(Dataset records begins)

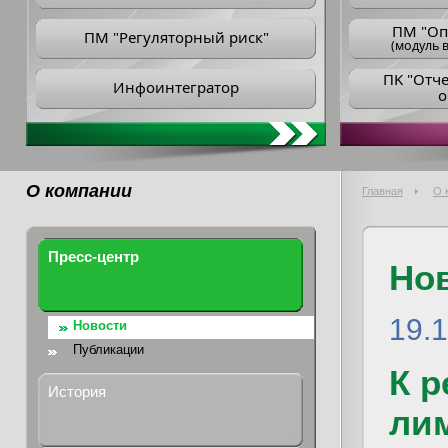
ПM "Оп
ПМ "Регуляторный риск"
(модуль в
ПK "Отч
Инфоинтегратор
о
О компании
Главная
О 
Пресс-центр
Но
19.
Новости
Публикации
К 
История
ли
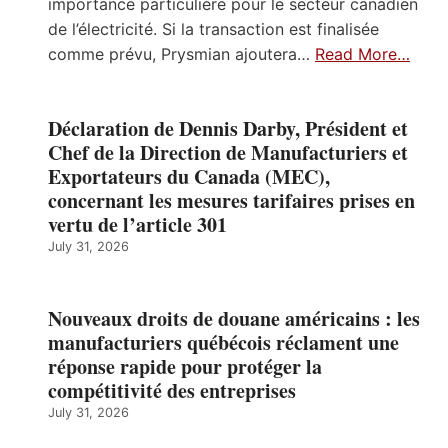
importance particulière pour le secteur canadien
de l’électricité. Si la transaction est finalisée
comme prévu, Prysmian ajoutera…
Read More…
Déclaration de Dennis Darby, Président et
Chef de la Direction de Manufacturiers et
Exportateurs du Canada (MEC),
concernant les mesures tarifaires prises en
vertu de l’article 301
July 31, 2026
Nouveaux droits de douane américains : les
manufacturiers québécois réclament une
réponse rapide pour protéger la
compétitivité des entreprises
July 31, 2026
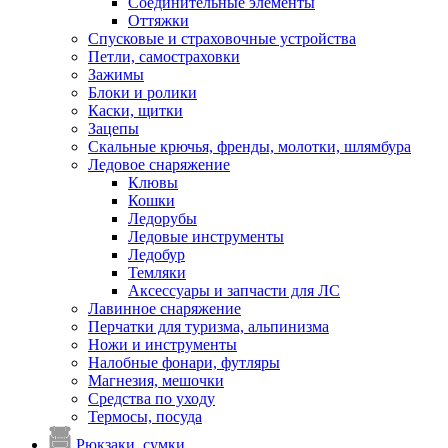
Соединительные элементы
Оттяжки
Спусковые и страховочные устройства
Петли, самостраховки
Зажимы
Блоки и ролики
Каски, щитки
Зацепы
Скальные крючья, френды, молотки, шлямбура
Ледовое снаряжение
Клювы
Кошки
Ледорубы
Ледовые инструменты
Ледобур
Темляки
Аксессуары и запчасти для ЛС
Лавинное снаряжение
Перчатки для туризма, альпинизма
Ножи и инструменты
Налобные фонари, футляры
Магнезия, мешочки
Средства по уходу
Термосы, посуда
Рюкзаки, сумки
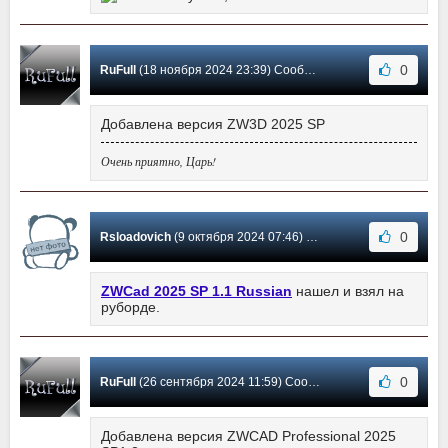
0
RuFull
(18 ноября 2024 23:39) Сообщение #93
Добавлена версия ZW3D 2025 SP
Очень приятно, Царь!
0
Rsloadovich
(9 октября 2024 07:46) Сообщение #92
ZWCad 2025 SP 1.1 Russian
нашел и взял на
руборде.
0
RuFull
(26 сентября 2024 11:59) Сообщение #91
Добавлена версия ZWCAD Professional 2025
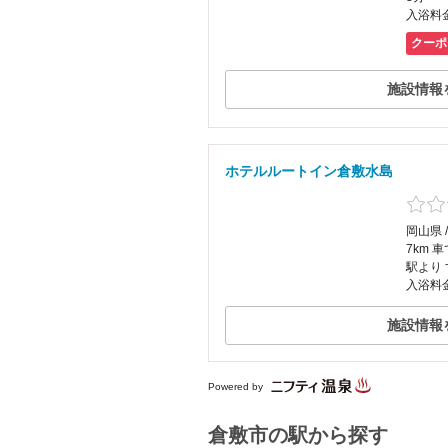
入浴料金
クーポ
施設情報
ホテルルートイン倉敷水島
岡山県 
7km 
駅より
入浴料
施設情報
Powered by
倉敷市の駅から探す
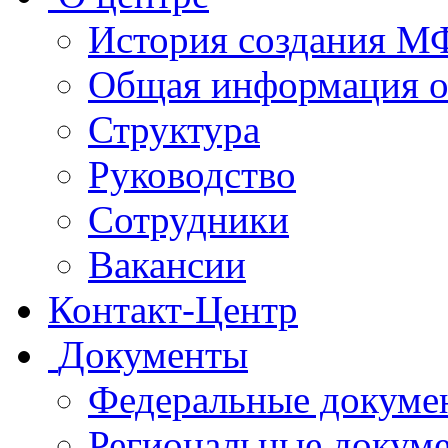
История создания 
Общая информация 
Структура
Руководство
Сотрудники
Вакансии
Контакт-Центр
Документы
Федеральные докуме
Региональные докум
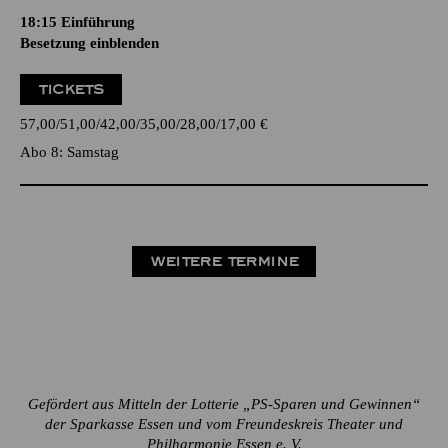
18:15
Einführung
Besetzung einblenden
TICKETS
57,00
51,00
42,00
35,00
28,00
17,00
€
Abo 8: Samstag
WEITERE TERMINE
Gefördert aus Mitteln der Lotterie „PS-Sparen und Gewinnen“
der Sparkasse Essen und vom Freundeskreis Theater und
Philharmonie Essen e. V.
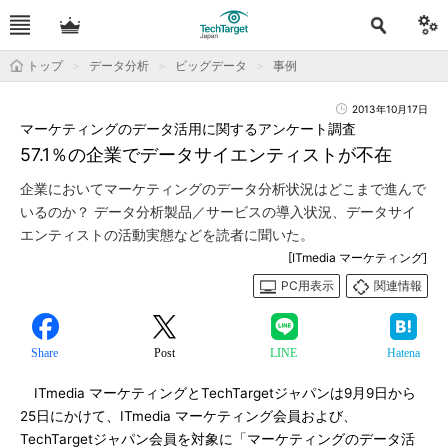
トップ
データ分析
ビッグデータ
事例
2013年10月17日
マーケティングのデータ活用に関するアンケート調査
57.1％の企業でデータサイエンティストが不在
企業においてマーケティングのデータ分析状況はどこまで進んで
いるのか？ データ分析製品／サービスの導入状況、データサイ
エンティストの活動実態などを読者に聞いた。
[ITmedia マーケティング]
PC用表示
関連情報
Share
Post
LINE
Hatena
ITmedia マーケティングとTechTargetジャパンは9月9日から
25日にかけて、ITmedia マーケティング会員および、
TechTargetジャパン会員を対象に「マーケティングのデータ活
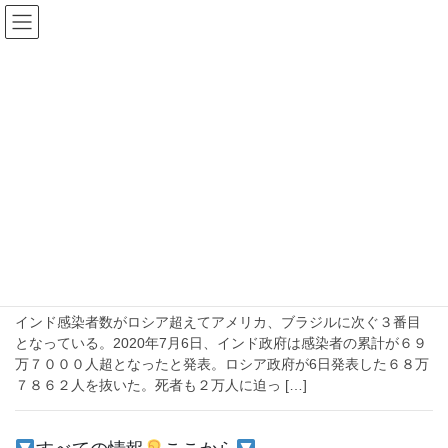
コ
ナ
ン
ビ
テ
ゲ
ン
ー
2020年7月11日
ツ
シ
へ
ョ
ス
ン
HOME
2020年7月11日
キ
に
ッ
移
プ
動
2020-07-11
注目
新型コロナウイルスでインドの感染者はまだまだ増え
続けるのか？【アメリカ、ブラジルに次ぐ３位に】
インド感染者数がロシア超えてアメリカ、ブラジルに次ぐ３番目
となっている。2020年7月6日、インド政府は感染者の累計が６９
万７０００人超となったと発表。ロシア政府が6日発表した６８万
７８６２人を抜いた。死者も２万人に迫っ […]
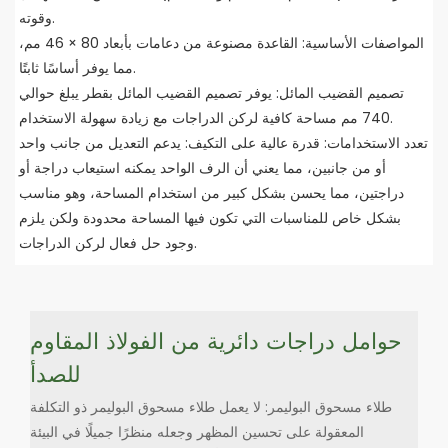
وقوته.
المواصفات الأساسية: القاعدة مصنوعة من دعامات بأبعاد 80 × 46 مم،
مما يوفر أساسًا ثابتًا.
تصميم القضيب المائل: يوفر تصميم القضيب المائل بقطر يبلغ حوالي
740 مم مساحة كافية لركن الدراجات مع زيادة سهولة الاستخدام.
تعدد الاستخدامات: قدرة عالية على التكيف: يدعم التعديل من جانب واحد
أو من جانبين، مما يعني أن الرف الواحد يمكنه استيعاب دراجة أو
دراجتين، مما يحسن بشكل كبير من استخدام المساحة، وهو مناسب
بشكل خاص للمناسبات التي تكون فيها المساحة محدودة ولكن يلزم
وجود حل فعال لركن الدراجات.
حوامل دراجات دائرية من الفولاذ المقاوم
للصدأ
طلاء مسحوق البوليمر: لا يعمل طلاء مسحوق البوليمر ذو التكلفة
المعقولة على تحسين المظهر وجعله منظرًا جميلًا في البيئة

(Dataset records ends)

#### Task requirements:
Print the part of the listing above that opens with the line containing "Петли, самостраховки" and closes with the line containing "بشكل خاص للمناسبات". Copy it exactly, both ends included, and omit the pictures.

#### Answer to the problem:
Петли, самостраховки
Зажимы
Блоки и ролики
Каски, щитки
Зацепы
Скальные крючья, френды, молотки, шлямбура
Ледовое снаряжение
Клювы
Кошки
Ледорубы
Ледовые инструменты
Ледобур
Темляки
Аксессуары и запчасти для ЛС
Лавинное снаряжение
Перчатки для туризма, альпинизма
Ножи и инструменты
Налобные фонари, футляры
Магнезия, мешочки
Средства по уходу
Термосы, посуда
Рюкзаки, сумки
0
RuFull
(18 ноября 2024 23:39) Сообщение #93
Добавлена версия ZW3D 2025 SP
Очень приятно, Царь!
0
Rsloadovich
(9 октября 2024 07:46) Сообщение #92
ZWCad 2025 SP 1.1 Russian
нашел и взял на
руборде.
0
RuFull
(26 сентября 2024 11:59) Сообщение #91
Добавлена версия ZWCAD Professional 2025
入浴料金
クーポ
施設情報
ホテルルートイン倉敷水島
岡山県 
7km 
駅より
入浴料
施設情報
Powered by
倉敷市の駅から探す
История создания 
Общая информация 
Структура
Руководство
Сотрудники
Вакансии
Контакт-Центр
Документы
Федеральные докуме
Региональные докум
18:15
Einführung
Besetzung einblenden
TICKETS
57,00
51,00
42,00
35,00
28,00
17,00
€
Abo 8: Samstag
WEITERE TERMINE
Gefördert aus Mitteln der Lotterie „PS-Sparen und Gewinnen“
der Sparkasse Essen und vom Freundeskreis Theater und
Philharmonie Essen e. V.
トップ
データ分析
ビッグデータ
事例
2013年10月17日
マーケティングのデータ活用に関するアンケート調査
57.1％の企業でデータサイエンティストが不在
企業においてマーケティングのデータ分析状況はどこまで進んで
いるのか？ データ分析製品／サービスの導入状況、データサイ
エンティストの活動実態などを読者に聞いた。
[ITmedia マーケティング]
PC用表示
関連情報
Share
Post
LINE
Hatena
ITmedia マーケティングとTechTargetジャパンは9月9日から
25日にかけて、ITmedia マーケティング会員および、
TechTargetジャパン会員を対象に「マーケティングのデータ活
コ
ナ
ン
ビ
テ
ゲ
ン
ー
2020年7月11日
ツ
シ
へ
ョ
ス
ン
HOME
2020年7月11日
キ
に
ッ
移
プ
動
2020-07-11
注目
新型コロナウイルスでインドの感染者はまだまだ増え
続けるのか？【アメリカ、ブラジルに次ぐ３位に】
インド感染者数がロシア超えてアメリカ、ブラジルに次ぐ３番目
となっている。2020年7月6日、インド政府は感染者の累計が６９
万７０００人超となったと発表。ロシア政府が6日発表した６８万
７８６２人を抜いた。死者も２万人に迫っ […]
وقوته.
المواصفات الأساسية: القاعدة مصنوعة من دعامات بأبعاد 80 × 46 مم،
مما يوفر أساسًا ثابتًا.
تصميم القضيب المائل: يوفر تصميم القضيب المائل بقطر يبلغ حوالي
740 مم مساحة كافية لركن الدراجات مع زيادة سهولة الاستخدام.
تعدد الاستخدامات: قدرة عالية على التكيف: يدعم التعديل من جانب واحد
أو من جانبين، مما يعني أن الرف الواحد يمكنه استيعاب دراجة أو
دراجتين، مما يحسن بشكل كبير من استخدام المساحة، وهو مناسب
بشكل خاص للمناسبات التي تكون فيها المساحة محدودة ولكن يلزم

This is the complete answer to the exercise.